Question: First, find the closed formula for the $n$-th component of this sequence by hand and then prove that your formula is correct

My attempt: I found the first couple of terms of the sequence to be $s_0=7$, $s_1=13$, $s_2=25$, $s_3=43$, $s_4=67$ and $s_5=97$.

I found the formula for the $n$-th term to be $s_n=3n^2+3n+7$.

Proof: Base case $s_0=7$ therefore $7=3\cdot(0)^2+3\cdot(0)+7$ so the formula works for the $s_0$ element.

I'm not sure how to proceed from here but I believe the proof should be a proof by Strong Induction. Any help will be greatly appreciated.

Answer 1

It seems to me that induction is not needed here. Fix $k\in\Bbb N.$ A direct computation shows that $s_k-s_{k-1}=6k$ and $s_0=7.$ However, there is another problem: both induction, and my method show that if $s_k=3k^2+3k+7$, then $s_{k}=s_{k-1}+6k$. In fact, whe should prove the converse: if $s_{k}=s_{k-1}+6k$ and $s_0=7$, then $s_k=3k^2+3k+7$. I will look for some reasoning going in this direction.

Let $s_0=7$ and $s_{k}=s_{k-1}+6k.$ Define $t_k=s_k-3k^2-3k-7.$ Then $t_0=0$. It is easy to prove (by direct computation) that $t_k=t_{k-1}$, so $(t_k)$ is a constant (in fact, zero) sequence. Then $s_k=3k^2+3k+7.$

Answer 2

You just apply the recurrence to your induction hypothesis.
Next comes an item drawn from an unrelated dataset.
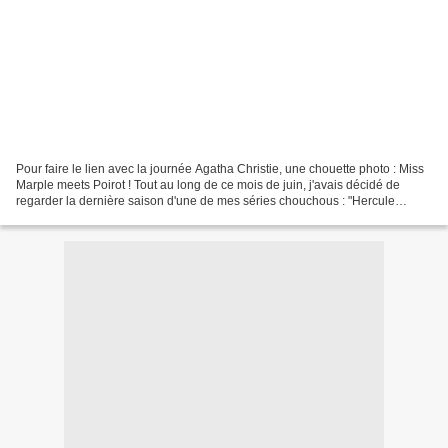
Pour faire le lien avec la journée Agatha Christie, une chouette photo : Miss
Marple meets Poirot ! Tout au long de ce mois de juin, j'avais décidé de
regarder la dernière saison d'une de mes séries chouchous : "Hercule
Poirot". La saison 13, l'ultime,...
If $s_n=3n^2+3n+7 $, then, since $s_k=s_{k-1}+6k $,

$\begin{array}\\ s_{n+1} &=s_n+6(n+1)\\ &=3n^2+3n+7+6(n+1)\\ &=3n^2+9n+13\\ \end{array} $

If your hypothesis is true, then

$\begin{array}\\ s_{n+1} &=3(n+1)^2+3(n+1)+7\\ &=3(n^2+2n+1)+3(n+1)+7\\ &=3n^2+6n+3+3n+3+7\\ &=3n^2+9n+13\\ \end{array} $

This matches the result from the induction step, so the induction hypothesis is proved.

Answer 3

FYI, here is a way to determine what the closed formula is without having to determine it by hand. This is an extension of the answer given by szw1710. The given sequence is

$$s_k=s_{k-1}+6k \tag{1}\label{eq1}$$

Summing both sides of \eqref{eq1} from $1$ to $n$ gives that

$\sum_{k=1}^{n}s_k = \sum_{k=1}^{n}s_{k-1} + \sum_{k=1}^{n}6k$

$\sum_{k=1}^{n-1}s_k + s_n = s_0 + \sum_{k=1}^{n-1}s_{k} + 6\frac{n(n+1)}{2}$

$s_n = 7 + 3n(n+1) = 3n^2 + 3n + 7$

As you can see, this technique can easily be used in any cases where you have $s_k = s_{k-1} + f(k)$ and the sum of $f(k)$ up to $k = n$ can be fairly easily determined.

More generally, your question is a fairly simple example of Linear Recurrence Relations with Constant Coefficients. You can use a certain technique of a characteristic equation, as described in that link, to directly determine the solution of even considerably more complicated such equations.